You have the right to comment and complain on any aspect of your health care and to receive a prompt response. This page describes the importance of both positive and negative feedback. It outlines the different ways you can give feedback or make a complaint, whether you're treated in a public or private treatment centre or whether you see a practitioner in a private clinic.
Your feedback allows you to be part of improving health care by reinforcing what's being done well and highlighting what can be done better.
All health care facilities should have procedures for patients to give feedback. Check with the nursing unit manager, patient representative or patient advocate.
Raising the issue may mean you get a different perspective on why something occurred, and talking about it may make you feel better. You can also have another person, such as a friend or relative, raise an issue on your behalf.
It's often best to talk to the person concerned face-to-face or on the phone, as this makes it easier for the situation to be addressed immediately. A quick conversation may help to resolve a simple misunderstanding. However, you may prefer to write a letter in some cases, such as if you find it difficult to discuss your concerns or feel that the issue has been ignored after raising it in person.
If you put your feedback in writing, you'll have to wait for a response, but it's a more formal approach that allows your concerns to be recorded exactly.
Health care providers are bound by a strict code of conduct to maintain confidentiality about any complaints you lodge.
"If I was a bit miffed about something, I would always ask why they were doing it that way. Sometimes there was a good reason, and there was no reason to be upset. That's how you learn." — Nina
If you feel unable to give feedback or complain immediately, you can still raise your concerns months or even years later. However, the ombudsman may not assess complaints more than a certain number of years old. There are strict timeframes about making medical negligence complaints as well.

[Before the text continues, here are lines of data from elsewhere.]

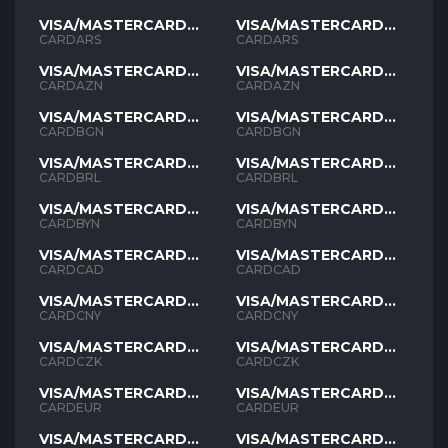
VISA/MASTERCARD
VISA/MASTERCARD
ARS
ARS
CARDARS
CARDARS
VISA/MASTERCARD
VISA/MASTERCARD
AZN
AZN
CARDAZN
CARDAZN
VISA/MASTERCARD
VISA/MASTERCARD
BGN
BGN
CARDBGN
CARDBGN
VISA/MASTERCARD
VISA/MASTERCARD
BRL
BRL
CARDBRL
CARDBRL
VISA/MASTERCARD
VISA/MASTERCARD
BYN
BYN
CARDBYN
CARDBYN
VISA/MASTERCARD
VISA/MASTERCARD
CAD
CAD
CARDCAD
CARDCAD
VISA/MASTERCARD
VISA/MASTERCARD
CNY
CNY
CARDCNY
CARDCNY
VISA/MASTERCARD
VISA/MASTERCARD
CZK
CZK
CARDCZK
CARDCZK
VISA/MASTERCARD
VISA/MASTERCARD
EUR
EUR
CARDEUR
CARDEUR
VISA/MASTERCARD
VISA/MASTERCARD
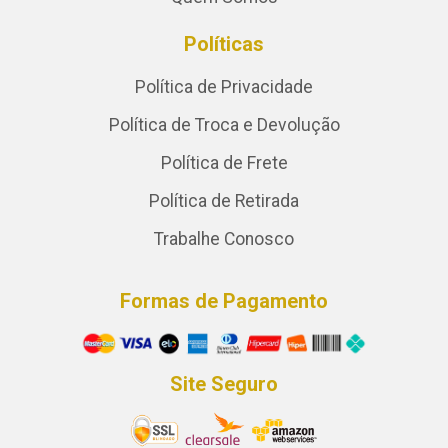
Políticas
Política de Privacidade
Política de Troca e Devolução
Política de Frete
Política de Retirada
Trabalhe Conosco
Formas de Pagamento
Site Seguro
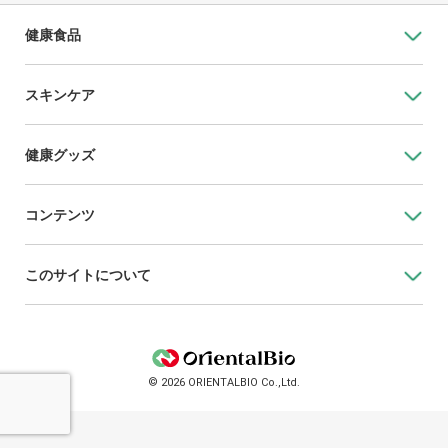
健康食品
スキンケア
健康グッズ
コンテンツ
このサイトについて
© 2026 ORIENTALBIO Co.,Ltd.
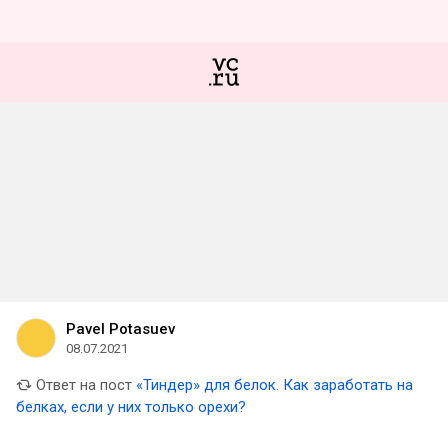
Pavel Potasuev
08.07.2021
Ответ на пост
«Тиндер» для белок. Как заработать на
белках, если у них только орехи?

To make a complaint, you need to contact the Health Services Commissioner office on 1800 136 066. The Health Services Commissioner is an independent statutory authority established to receive and resolve complaints about health service providers. They also handle complaints about disclosure of and access to health information. Complaints should be in writing. The Health Services Commissioner offers a telephone advice line for help putting your complaint in writing. Call 1800 136 066.
The Health Services Commissioners office may provide a copy of the complaint to the health care provider and ask them to give their version of events. Medical records or other relevant information may also be obtained.

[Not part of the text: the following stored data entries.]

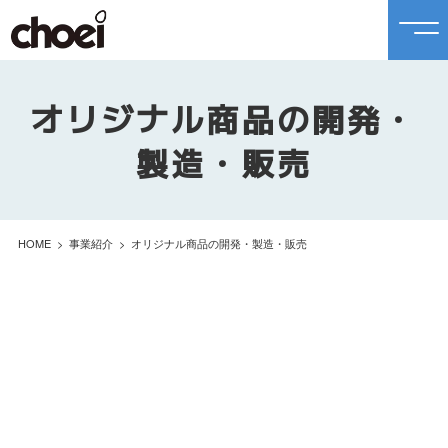
オリジナル商品の開発・
製造・販売
HOME
事業紹介
オリジナル商品の開発・製造・販売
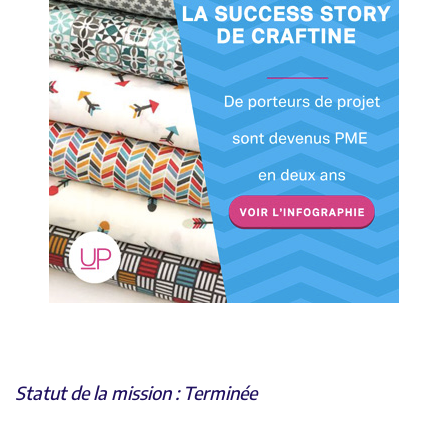
Statut de la mission : Terminée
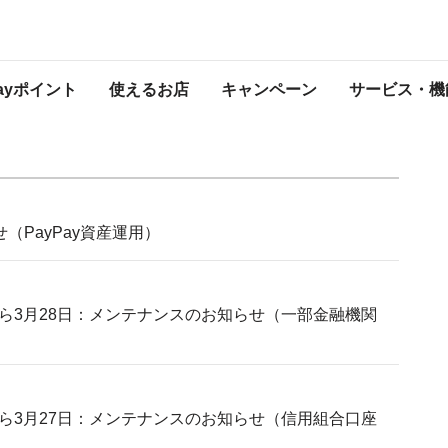
知らせ
プレスリリース
Payポイント
使えるお店
キャンペーン
サービス・機
（PayPay資産運用）
日から3月28日：メンテナンスのお知らせ（一部金融機関
日から3月27日：メンテナンスのお知らせ（信用組合口座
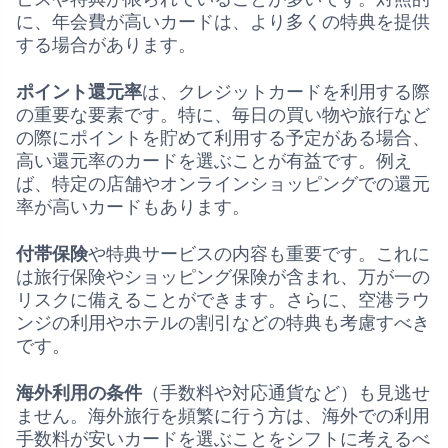
に、年会費が高いカードは、より多くの特典を提供
する場合があります。
ポイント還元率
は、クレジットカードを利用する際
の重要な要素です。特に、毎日の買い物や旅行など
の際にポイントを貯めて利用する予定がある場合、
高い還元率のカードを選ぶことが有益です。例え
ば、特定の店舗やオンラインショッピングでの還元
率が高いカードもあります。
付帯保険
や特典サービスの内容も重要です。これに
は旅行保険やショッピング保険が含まれ、万が一の
リスクに備えることができます。さらに、空港ラウ
ンジの利用やホテルの割引などの特典も考慮すべき
です。
海外利用の条件
（手数料や対応通貨など）も見逃せ
ません。海外旅行を頻繁に行う方は、海外での利用
手数料が安いカードを選ぶことをシフトに考えるべ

The Health Services Commissioner will send you a copy of the response from the health care provider and ask you to consider it. This may be enough to resolve the complaint for you. If so, the file will be closed. If your complaint remains unresolved, a decision will be made about what should happen next. This will depend on the circumstances of the case, what outcome you are seeking and what explanation the provider has given.
At the end of the assessment, your complaint may be managed through conciliation. Public health and safety issues are referred for formal investigation. Serious cases against a practitioner may result in prosecution, and some cases can be referred to a registration board or another organisation.

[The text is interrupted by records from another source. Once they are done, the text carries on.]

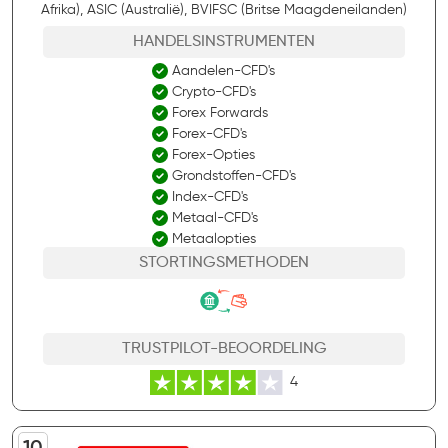
Afrika), ASIC (Australië), BVIFSC (Britse Maagdeneilanden)
HANDELSINSTRUMENTEN
Aandelen-CFD's
Crypto-CFD's
Forex Forwards
Forex-CFD's
Forex-Opties
Grondstoffen-CFD's
Index-CFD's
Metaal-CFD's
Metaalopties
STORTINGSMETHODEN
TRUSTPILOT-BEOORDELING
4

Many health care professionals, such as medical doctors, nurses, psychologists, physiotherapists and Chinese medicine practitioners, are required to be registered and accredited nationally through professional registration boards.
Registration boards are responsible for ensuring that only trained and competent health care providers practise in their profession. The Australian Health Practitioner Regulation Agency oversees the work of the registration boards.
All registration boards have a process for handling complaints, and they may consult with the ombudsman about investigating serious issues. If you have an unresolved problem with a registered health care provider, you should contact the relevant registration board. This can be a lengthy process so it is a good idea to understand timeframes if you are considering this option.
Allied health and complementary health professions may be self-regulated. This means practitioners aren't registered with the government, but they can choose to join a professional association, which sets education and practice standards.
If you have a problem with an unregistered practitioner, talk to them first. If you’re not satisfied with the outcome, you can lodge a complaint with the practitioner’s professional association, if they have membership, or call your ombudsman. Some states and territories have a legal code of conduct for unregistered health
practitioners, which outlines ethical standards.
Health professionals have a duty to treat patients with reasonable care and skill. If you suffer an injury caused by inadequate treatment or care, then you may be able to claim compensation (medical negligence claim). ‘Inadequate treatment’ may include failure to diagnose or treat promptly, failure to advise you of risks of procedures, or if you become injured as a result of treatment.
Claims about cancer diagnosis and care are uncommon. There are strict time limits on lodging claims – in most states and territories, the time limit is three years from the date the injury occurred – and the process can be expensive and time-consuming so it is important to understand costs and timeframes if you are considering this option. Proving a case can be difficult, and you may have to attend court. If you think you may have a claim, contact a lawyer who specialises in medical negligence as soon as possible. If you are experiencing financial difficulty and require legal advice, please call 13 11 20 and speak to a cancer nurse who can provide you with tailored information to assist in this area.
Advocacy means speaking out on behalf of others to achieve positive change. Cancer advocates lobby the government and key organisations to convince them to reduce cancer risks and improve services. Cancer Council, Cancer Action Victoria and Cancer Voices Australia focus on advocacy for people with cancer.